[Collected data]
-- Opening Marker --
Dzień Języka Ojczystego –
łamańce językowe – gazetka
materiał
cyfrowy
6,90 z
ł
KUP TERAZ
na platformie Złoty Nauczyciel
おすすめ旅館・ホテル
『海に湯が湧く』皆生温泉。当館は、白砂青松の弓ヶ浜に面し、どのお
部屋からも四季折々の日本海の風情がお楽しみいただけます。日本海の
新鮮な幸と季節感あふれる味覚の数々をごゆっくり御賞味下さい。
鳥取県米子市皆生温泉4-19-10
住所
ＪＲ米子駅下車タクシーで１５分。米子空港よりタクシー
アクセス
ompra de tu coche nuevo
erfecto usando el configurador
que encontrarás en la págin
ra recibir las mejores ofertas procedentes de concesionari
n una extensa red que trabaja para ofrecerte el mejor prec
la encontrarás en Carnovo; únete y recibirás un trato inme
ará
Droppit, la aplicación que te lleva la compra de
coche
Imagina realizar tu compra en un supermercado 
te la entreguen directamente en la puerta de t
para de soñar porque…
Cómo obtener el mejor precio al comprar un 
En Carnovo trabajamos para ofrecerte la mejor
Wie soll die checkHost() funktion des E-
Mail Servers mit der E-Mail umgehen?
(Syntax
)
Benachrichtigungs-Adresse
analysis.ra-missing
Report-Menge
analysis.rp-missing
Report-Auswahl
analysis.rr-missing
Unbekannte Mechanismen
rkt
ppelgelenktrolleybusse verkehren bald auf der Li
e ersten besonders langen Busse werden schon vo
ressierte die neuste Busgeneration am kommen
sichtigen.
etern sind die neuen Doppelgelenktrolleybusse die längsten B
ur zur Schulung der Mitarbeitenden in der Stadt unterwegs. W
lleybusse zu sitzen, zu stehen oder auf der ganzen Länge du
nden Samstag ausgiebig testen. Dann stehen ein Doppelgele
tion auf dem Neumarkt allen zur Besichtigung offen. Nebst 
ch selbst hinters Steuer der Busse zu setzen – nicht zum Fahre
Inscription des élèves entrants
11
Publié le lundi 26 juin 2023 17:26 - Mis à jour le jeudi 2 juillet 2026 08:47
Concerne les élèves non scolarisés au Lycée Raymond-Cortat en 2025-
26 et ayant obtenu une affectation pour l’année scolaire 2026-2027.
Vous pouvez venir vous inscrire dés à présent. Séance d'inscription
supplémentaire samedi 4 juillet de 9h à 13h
-- Closing Marker --
YOUR ASSIGNMENT - Copy out exactly the lines from the one containing "e ersten besonders" through the last line above, keeping both end lines.

RESPONSE AREA -
e ersten besonders langen Busse werden schon vo
ressierte die neuste Busgeneration am kommen
sichtigen.
etern sind die neuen Doppelgelenktrolleybusse die längsten B
ur zur Schulung der Mitarbeitenden in der Stadt unterwegs. W
lleybusse zu sitzen, zu stehen oder auf der ganzen Länge du
nden Samstag ausgiebig testen. Dann stehen ein Doppelgele
tion auf dem Neumarkt allen zur Besichtigung offen. Nebst 
ch selbst hinters Steuer der Busse zu setzen – nicht zum Fahre
Inscription des élèves entrants
11
Publié le lundi 26 juin 2023 17:26 - Mis à jour le jeudi 2 juillet 2026 08:47
Concerne les élèves non scolarisés au Lycée Raymond-Cortat en 2025-
26 et ayant obtenu une affectation pour l’année scolaire 2026-2027.
Vous pouvez venir vous inscrire dés à présent. Séance d'inscription
supplémentaire samedi 4 juillet de 9h à 13h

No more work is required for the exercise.